• **AIM OF THE TASK**
Everything from the line containing "ambulatorio" through the line containing "europei. Ora" in the listing below should be copied exactly, and nothing more.

STUDY MATERIAL START

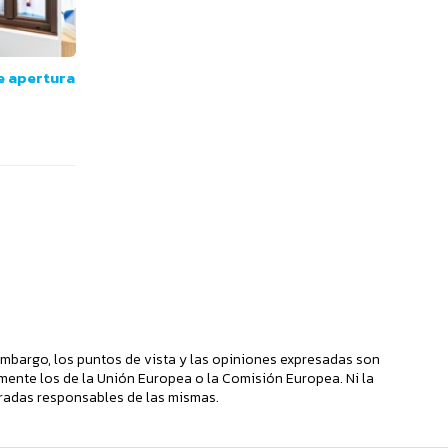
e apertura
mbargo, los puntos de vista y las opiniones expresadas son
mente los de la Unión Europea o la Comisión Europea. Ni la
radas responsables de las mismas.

STUDY MATERIAL END
STUDY MATERIAL START

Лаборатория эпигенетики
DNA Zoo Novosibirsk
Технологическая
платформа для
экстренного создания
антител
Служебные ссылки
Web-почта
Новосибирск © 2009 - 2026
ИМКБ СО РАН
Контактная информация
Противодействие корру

STUDY MATERIAL END
STUDY MATERIAL START

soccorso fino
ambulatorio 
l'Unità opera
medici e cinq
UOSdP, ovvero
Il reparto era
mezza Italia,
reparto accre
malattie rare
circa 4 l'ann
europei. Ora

STUDY MATERIAL END

• **ANSWER AREA**
ambulatorio 
l'Unità opera
medici e cinq
UOSdP, ovvero
Il reparto era
mezza Italia,
reparto accre
malattie rare
circa 4 l'ann
europei. Ora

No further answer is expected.